[[ Data shown, beginning ]]

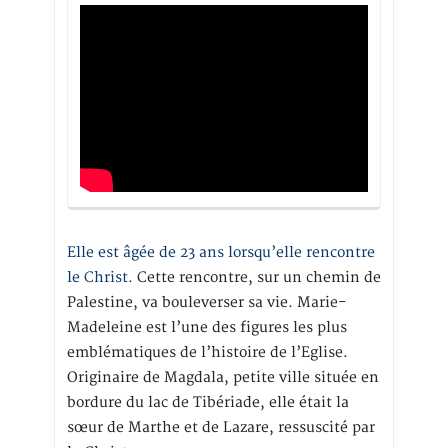
Elle est âgée de 23 ans lorsqu’elle rencontre
le Christ.
Cette rencontre, sur un chemin de
Palestine, va bouleverser sa vie. Marie-
Madeleine est l’une des figures les plus
emblématiques de l’histoire de l’Eglise.
Originaire de Magdala, petite ville située en
bordure du lac de Tibériade, elle était la
sœur de Marthe et de Lazare, ressuscité par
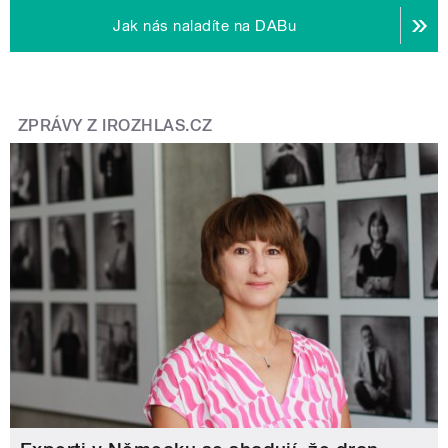
Jak nás naladíte na DABu
ZPRÁVY Z IROZHLAS.CZ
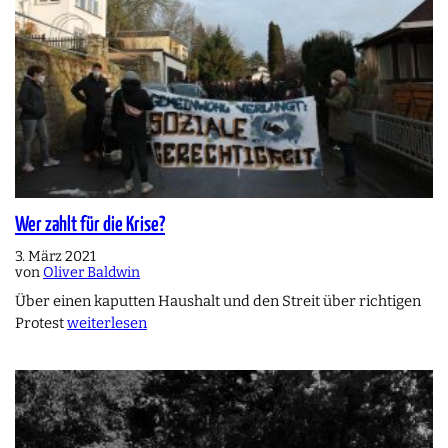
Wer zahlt für die Krise?
3. März 2021
von
Oliver Baldwin
Über einen kaputten Haushalt und den Streit über richtigen
Protest
weiterlesen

[[ Data shown, end ]]

▶ _Work to complete_: Please reproduce nothing but the lines from the one containing "Cette rencontre, sur un chemin de" through the closing line of the listing, retyped word for word, pictures excluded.

▶ _Response to the task_:
Cette rencontre, sur un chemin de
Palestine, va bouleverser sa vie. Marie-
Madeleine est l’une des figures les plus
emblématiques de l’histoire de l’Eglise.
Originaire de Magdala, petite ville située en
bordure du lac de Tibériade, elle était la
sœur de Marthe et de Lazare, ressuscité par
Jak nás naladíte na DABu
ZPRÁVY Z IROZHLAS.CZ
Wer zahlt für die Krise?
3. März 2021
von
Oliver Baldwin
Über einen kaputten Haushalt und den Streit über richtigen
Protest
weiterlesen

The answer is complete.